Known since the 1950s for his abstract and figurative painting, Alfred Leslie has embraced technology and new techniques, thus updating his craft for the contemporary age. These pixel scores further the ideas Leslie began in his Grisaille paintings of 1963. Here he composes the image on the computer, using a dactyl to draw on the computer itself. That file is then digitally printed, using dye sublimation. It's a hybrid art. Leslie’s dexterity in portraiture in any medium is very much in evidence. He uses multiple planes and vantage points to create these images that are both abstract and specific.
The subject matter of this continuing series are all literary characters involved in sexual and violent worlds. Leslie's renderings are his interpretation from the books, regardless of other perhaps more recognizable versions known from film. The seven large scale prints tower up to 7x5 feet in size. Details of scale and perspective make them ingenious and compelling.

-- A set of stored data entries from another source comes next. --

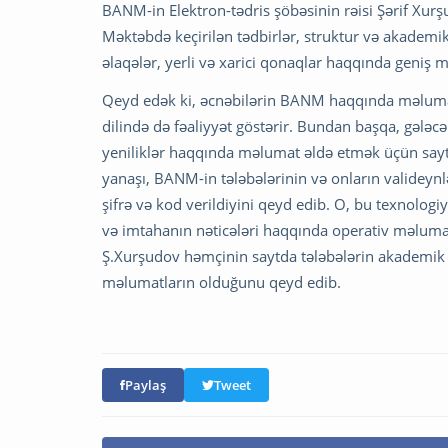
BANM-in Elektron-tədris şöbəsinin rəisi Şərif Xurşu
Məktəbdə keçirilən tədbirlər, struktur və akademik
əlaqələr, yerli və xarici qonaqlar haqqında geniş m
Qeyd edək ki, əcnəbilərin BANM haqqında məlumat ə
dilində də fəaliyyət göstərir. Bundan başqa, gələc
yeniliklər haqqında məlumat əldə etmək üçün sayt
yanaşı, BANM-in tələbələrinin və onların valideyn
şifrə və kod verildiyini qeyd edib. O, bu texnolog
və imtahanın nəticələri haqqında operativ məluma
Ş.Xurşudov həmçinin saytda tələbələrin akademik və 
məlumatların olduğunu qeyd edib.
Paylaş
Tweet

Painter and filmmaker Alfred Leslie was born in the Bronx, New York in 1927 and currently lives and works in Manhattan. In the late 1940s he emerged as a filmmaker and an Abstract Expressionist Painter. In the 1950s and ’60s, he was associated with a community of avant-garde artists and writers, including Joan Mitchell, Larry Rivers, Robert Frank, Jack Kerouac, and Frank O’Hara with whom he often collaborated.